# [The task]
Take each line of the listing that has the string "точек" and report it.

* * * * *

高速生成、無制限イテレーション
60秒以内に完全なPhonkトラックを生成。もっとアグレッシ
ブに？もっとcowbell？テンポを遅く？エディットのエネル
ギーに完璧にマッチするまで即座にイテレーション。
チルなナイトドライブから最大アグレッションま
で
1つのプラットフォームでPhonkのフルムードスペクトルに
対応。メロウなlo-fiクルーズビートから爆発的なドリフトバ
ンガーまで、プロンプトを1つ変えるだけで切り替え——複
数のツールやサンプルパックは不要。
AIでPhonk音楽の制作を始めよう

* * * * *

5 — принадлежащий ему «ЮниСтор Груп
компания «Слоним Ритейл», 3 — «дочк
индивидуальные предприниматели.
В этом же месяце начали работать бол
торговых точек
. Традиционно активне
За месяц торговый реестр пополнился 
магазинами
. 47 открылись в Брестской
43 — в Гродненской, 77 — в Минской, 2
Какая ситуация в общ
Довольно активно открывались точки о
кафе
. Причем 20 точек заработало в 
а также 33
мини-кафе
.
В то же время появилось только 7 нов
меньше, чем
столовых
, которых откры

* * * * *

# [Task solution]
торговых точек
. Причем 20 точек заработало в 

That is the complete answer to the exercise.